# Wholewheat Waffles



## LPBeier (Apr 1, 2010)

I am not sure if this is the right forum, but I know a mod will move it if they need to.  In fact, I am posting it as a request from one of the mods - Dave, sorry it took so long.

Ever since I got my Cuisinart Waffle Maker a few weeks ago I have been tinkering with trying to make a fluffy, healthier waffle.  So far I have come up with this.

*Whole Wheat Waffles*
2 large eggs
1 cup unbleached flour
1 cup whole wheat flour
1/2 cup vegetable oil
1 tablespoon brown sugar
1 tablespoon baking powder
1/4 teaspoon salt

Heat waffle iron (if it has variable settings, choose 4-5 for medium darkness)

Beat eggs in a bowl until light and frothy (this seems to be key to the texture).  Mix in remaining ingredients just until batter is smooth, no large lumps.

Pour 1/2 cup batter (or amount suited to your iron) into waffle iron, quickly spread if necessary and close lid.

Bake about 5 minutes or until indicator signals it is done.

This makes about 6 - 8 7"waffles and they do freeze well.

Next I am working on a lemon dessert waffle!


----------



## DaveSoMD (Apr 1, 2010)

Thanks!  It looks good and pretty straight forward.  I'll let you know when I try it out!


----------



## Chief Longwind Of The North (Apr 1, 2010)

LPB;
I made a very good batch of waffles that were high in all the good things, and low in all the bad.  I had made the Libby's pumpkin filling recipe from the can and had left over filling, about a cups worth.  I had made it with Splenda instead of sugar.  To it I added 1/2 cup whole wheat flour and 2 tsp. baking powder, along with 3 tbs, cooking oil.  I cooked them in the waffle iron and they were amazing.  Everyone really liked them.  And the pumpkin added fiber, beta carotien, and all the other good nutrients found in that veggie.

These waffles were light, with a crispy outside.  Try 'em.  You just might find that they become a favorite in your house.

Seeeeeya; Goodweed of the North


----------



## LPBeier (Apr 1, 2010)

Thanks, Goodweed.  We do like pumpkin so I will try them.  It also might be adaptable for my DH with gluten free flours.  I am constantly trying to develop good recipes for him.

My recipe is actually crispy outside and very light inside but filling.  You might want to try them as well and let me know what you think.


----------



## SierraCook (Apr 3, 2010)

Laurie, thanks for sharing your recipe.  Now I have to decide between your waffles and the broccoli quiche for Easter breakfast tomorrow.


----------



## LPBeier (Apr 3, 2010)

Thanks Sierra!
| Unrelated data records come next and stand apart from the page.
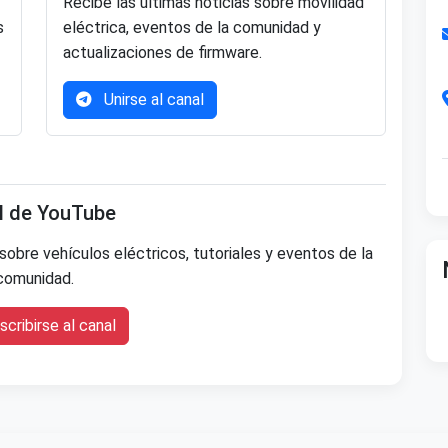
Recibe las últimas noticias sobre movilidad
s
eléctrica, eventos de la comunidad y
actualizaciones de firmware.
Unirse al canal
l de YouTube
sobre vehículos eléctricos, tutoriales y eventos de la
comunidad.
cribirse al canal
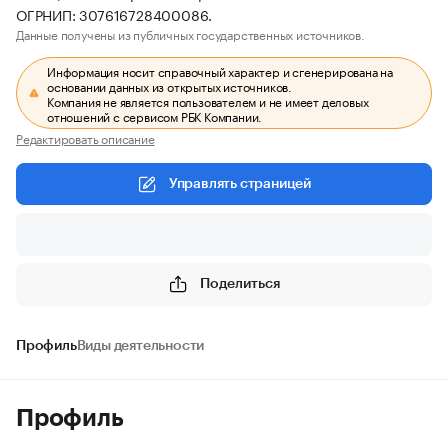
ОГРНИП: 307616728400086.
Данные получены из публичных государственных источников.
Информация носит справочный характер и сгенерирована на
основании данных из открытых источников.
Компания не является пользователем и не имеет деловых
отношений с сервисом РБК Компании.
Редактировать описание
Управлять страницей
Поделиться
Профиль
Виды деятельности
Профиль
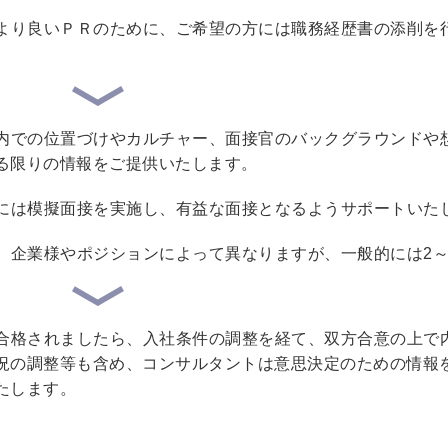
より良いＰＲのために、ご希望の方には職務経歴書の添削を
内での位置づけやカルチャー、面接官のバックグラウンドや
る限りの情報をご提供いたします。
には模擬面接を実施し、有益な面接となるようサポートいた
、企業様やポジションによって異なりますが、一般的には2～
合格されましたら、入社条件の調整を経て、双方合意の上で
況の調整等も含め、コンサルタントは意思決定のための情報
たします。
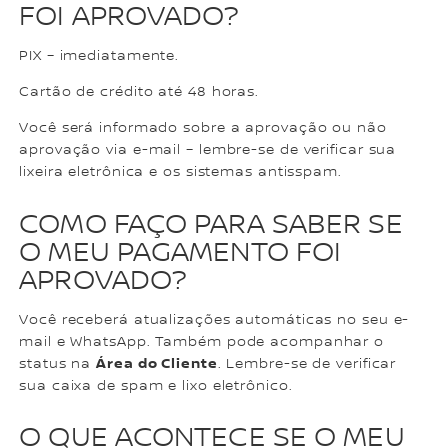
FOI APROVADO?
PIX – imediatamente.
Cartão de crédito até 48 horas.
Você será informado sobre a aprovação ou não
aprovação via e-mail – lembre-se de verificar sua
lixeira eletrônica e os sistemas antisspam.
COMO FAÇO PARA SABER SE
O MEU PAGAMENTO FOI
APROVADO?
Você receberá atualizações automáticas no seu e-
mail e WhatsApp. Também pode acompanhar o
Área do Cliente
status na
. Lembre-se de verificar
sua caixa de spam e lixo eletrônico.
O QUE ACONTECE SE O MEU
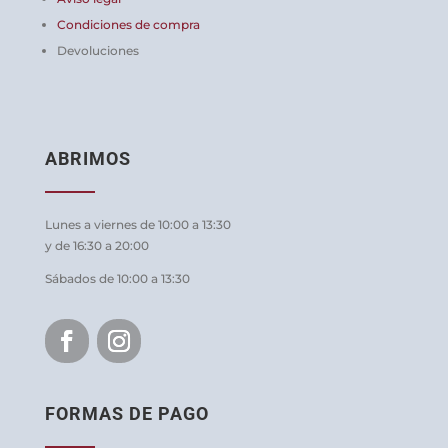
Condiciones de compra
Devoluciones
ABRIMOS
Lunes a viernes de 10:00 a 13:30
y de 16:30 a 20:00
Sábados de 10:00 a 13:30
FORMAS DE PAGO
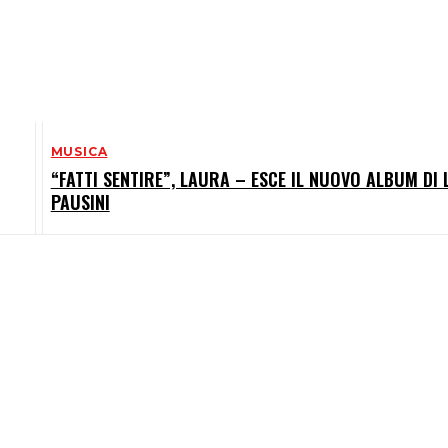
MUSICA
“FATTI SENTIRE”, LAURA – ESCE IL NUOVO ALBUM DI
PAUSINI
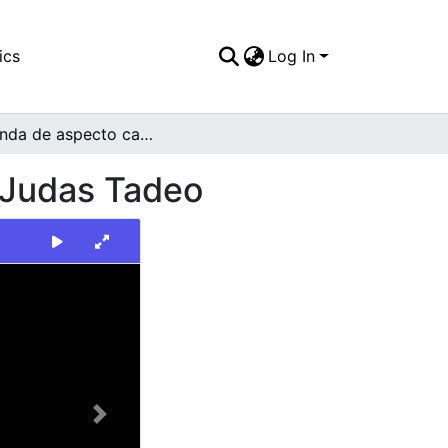
ics
Log In
Vivienda de aspecto campestre en el barrio San Judas Tadeo
 Judas Tadeo
Next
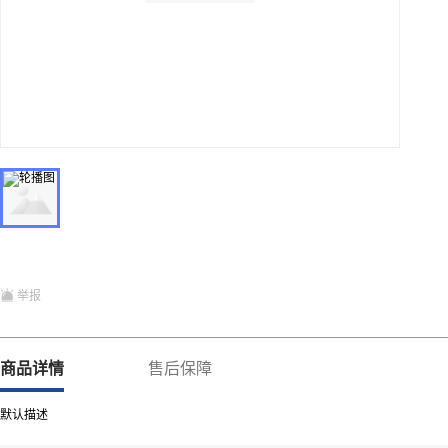
举报
商品详情
售后保障
默认描述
If you make them let me know how it you like them.  I agree that quiche sounds nummy!

I made some for lunch today as we are going out for dinner and I wanted something filling but light.  They are becoming a staple around here!  Oh, and they do freezer very well and heat in the toaster/toaster oven.


----------



## SierraCook (Apr 4, 2010)

Laurie, I made your waffles today.  They were light and fluffly.  I liked it because it did not make alot and could be easily doubled, if needed.  One thing I did notice was did you leave the liquid out of the recipe when you typed it?  The batter was very thick and I had to thin it with some milk.   Other than that they were awesome and I will be definately making them again.


----------



## LPBeier (Apr 4, 2010)

Thanks, Sierra, I am glad you liked them.  No, this is exactly how I made them.  It is thick but I am able to work with it.  But yes, adding some milk is good.  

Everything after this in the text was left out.